## TASK STATEMENT:
Every line below between the line holding "展示会 (917, 590)" and the line holding "سردخانه (574, 628)", inclusive, should be repeated exactly, and all other lines omitted.

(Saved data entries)
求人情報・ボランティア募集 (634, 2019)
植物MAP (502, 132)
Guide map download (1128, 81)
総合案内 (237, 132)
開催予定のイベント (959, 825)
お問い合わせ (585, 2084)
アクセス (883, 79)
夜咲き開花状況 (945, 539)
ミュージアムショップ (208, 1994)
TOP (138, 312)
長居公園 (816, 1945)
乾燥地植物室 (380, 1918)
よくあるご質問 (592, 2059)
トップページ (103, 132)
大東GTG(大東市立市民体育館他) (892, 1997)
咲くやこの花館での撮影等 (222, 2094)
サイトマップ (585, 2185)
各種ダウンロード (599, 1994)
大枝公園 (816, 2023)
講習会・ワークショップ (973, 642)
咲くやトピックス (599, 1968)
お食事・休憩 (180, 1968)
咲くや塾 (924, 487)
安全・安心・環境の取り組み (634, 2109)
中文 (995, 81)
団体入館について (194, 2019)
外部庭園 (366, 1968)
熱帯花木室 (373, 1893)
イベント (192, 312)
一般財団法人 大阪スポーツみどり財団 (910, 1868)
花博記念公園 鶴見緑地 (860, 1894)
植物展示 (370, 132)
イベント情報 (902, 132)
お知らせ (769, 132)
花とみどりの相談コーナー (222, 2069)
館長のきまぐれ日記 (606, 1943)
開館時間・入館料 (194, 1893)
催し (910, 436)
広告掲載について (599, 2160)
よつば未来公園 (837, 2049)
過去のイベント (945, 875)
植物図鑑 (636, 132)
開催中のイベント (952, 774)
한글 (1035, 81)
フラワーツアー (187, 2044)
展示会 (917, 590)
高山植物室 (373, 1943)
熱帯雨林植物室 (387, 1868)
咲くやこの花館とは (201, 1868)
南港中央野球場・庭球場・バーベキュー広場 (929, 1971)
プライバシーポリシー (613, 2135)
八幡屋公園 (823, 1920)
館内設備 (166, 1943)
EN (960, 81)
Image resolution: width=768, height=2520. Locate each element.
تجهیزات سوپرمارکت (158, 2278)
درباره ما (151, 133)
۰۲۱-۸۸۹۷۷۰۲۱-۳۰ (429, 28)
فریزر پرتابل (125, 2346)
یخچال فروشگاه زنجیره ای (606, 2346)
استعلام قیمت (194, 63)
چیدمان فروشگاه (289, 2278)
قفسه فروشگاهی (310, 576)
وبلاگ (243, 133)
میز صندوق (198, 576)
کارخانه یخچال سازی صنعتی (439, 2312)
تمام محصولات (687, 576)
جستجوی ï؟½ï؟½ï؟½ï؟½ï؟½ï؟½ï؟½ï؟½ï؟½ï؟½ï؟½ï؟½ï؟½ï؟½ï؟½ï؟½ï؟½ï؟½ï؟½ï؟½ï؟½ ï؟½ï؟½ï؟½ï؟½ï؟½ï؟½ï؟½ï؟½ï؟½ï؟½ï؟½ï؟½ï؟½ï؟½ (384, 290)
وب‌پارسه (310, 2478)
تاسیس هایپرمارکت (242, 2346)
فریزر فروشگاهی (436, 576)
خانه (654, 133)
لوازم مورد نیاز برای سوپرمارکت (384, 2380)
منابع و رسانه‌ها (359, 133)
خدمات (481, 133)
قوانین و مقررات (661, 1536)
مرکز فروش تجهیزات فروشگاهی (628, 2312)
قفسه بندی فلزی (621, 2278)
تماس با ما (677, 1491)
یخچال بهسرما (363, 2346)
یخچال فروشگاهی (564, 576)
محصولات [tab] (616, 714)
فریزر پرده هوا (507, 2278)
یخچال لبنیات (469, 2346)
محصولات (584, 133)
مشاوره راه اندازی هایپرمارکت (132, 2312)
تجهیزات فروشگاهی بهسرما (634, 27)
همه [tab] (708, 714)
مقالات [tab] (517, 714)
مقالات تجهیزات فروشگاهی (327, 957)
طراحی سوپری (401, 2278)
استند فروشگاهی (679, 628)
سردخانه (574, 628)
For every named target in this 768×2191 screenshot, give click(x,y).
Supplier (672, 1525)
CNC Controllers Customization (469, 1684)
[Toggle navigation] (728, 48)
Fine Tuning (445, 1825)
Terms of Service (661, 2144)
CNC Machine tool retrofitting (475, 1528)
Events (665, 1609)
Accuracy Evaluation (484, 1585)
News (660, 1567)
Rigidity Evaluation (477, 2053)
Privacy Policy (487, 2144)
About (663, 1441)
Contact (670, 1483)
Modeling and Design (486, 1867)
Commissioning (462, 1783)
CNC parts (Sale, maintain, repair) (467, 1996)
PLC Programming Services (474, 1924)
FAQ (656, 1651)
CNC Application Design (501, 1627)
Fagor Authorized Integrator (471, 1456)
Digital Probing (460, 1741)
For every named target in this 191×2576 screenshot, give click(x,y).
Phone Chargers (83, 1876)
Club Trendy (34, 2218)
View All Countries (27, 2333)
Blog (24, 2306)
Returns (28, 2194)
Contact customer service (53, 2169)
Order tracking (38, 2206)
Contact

## FINISHED TASK:
展示会 (917, 590)
高山植物室 (373, 1943)
熱帯雨林植物室 (387, 1868)
咲くやこの花館とは (201, 1868)
南港中央野球場・庭球場・バーベキュー広場 (929, 1971)
プライバシーポリシー (613, 2135)
八幡屋公園 (823, 1920)
館内設備 (166, 1943)
EN (960, 81)
Image resolution: width=768, height=2520. Locate each element.
تجهیزات سوپرمارکت (158, 2278)
درباره ما (151, 133)
۰۲۱-۸۸۹۷۷۰۲۱-۳۰ (429, 28)
فریزر پرتابل (125, 2346)
یخچال فروشگاه زنجیره ای (606, 2346)
استعلام قیمت (194, 63)
چیدمان فروشگاه (289, 2278)
قفسه فروشگاهی (310, 576)
وبلاگ (243, 133)
میز صندوق (198, 576)
کارخانه یخچال سازی صنعتی (439, 2312)
تمام محصولات (687, 576)
جستجوی ï؟½ï؟½ï؟½ï؟½ï؟½ï؟½ï؟½ï؟½ï؟½ï؟½ï؟½ï؟½ï؟½ï؟½ï؟½ï؟½ï؟½ï؟½ï؟½ï؟½ï؟½ ï؟½ï؟½ï؟½ï؟½ï؟½ï؟½ï؟½ï؟½ï؟½ï؟½ï؟½ï؟½ï؟½ï؟½ (384, 290)
وب‌پارسه (310, 2478)
تاسیس هایپرمارکت (242, 2346)
فریزر فروشگاهی (436, 576)
خانه (654, 133)
لوازم مورد نیاز برای سوپرمارکت (384, 2380)
منابع و رسانه‌ها (359, 133)
خدمات (481, 133)
قوانین و مقررات (661, 1536)
مرکز فروش تجهیزات فروشگاهی (628, 2312)
قفسه بندی فلزی (621, 2278)
تماس با ما (677, 1491)
یخچال بهسرما (363, 2346)
یخچال فروشگاهی (564, 576)
محصولات [tab] (616, 714)
فریزر پرده هوا (507, 2278)
یخچال لبنیات (469, 2346)
محصولات (584, 133)
مشاوره راه اندازی هایپرمارکت (132, 2312)
تجهیزات فروشگاهی بهسرما (634, 27)
همه [tab] (708, 714)
مقالات [tab] (517, 714)
مقالات تجهیزات فروشگاهی (327, 957)
طراحی سوپری (401, 2278)
استند فروشگاهی (679, 628)
سردخانه (574, 628)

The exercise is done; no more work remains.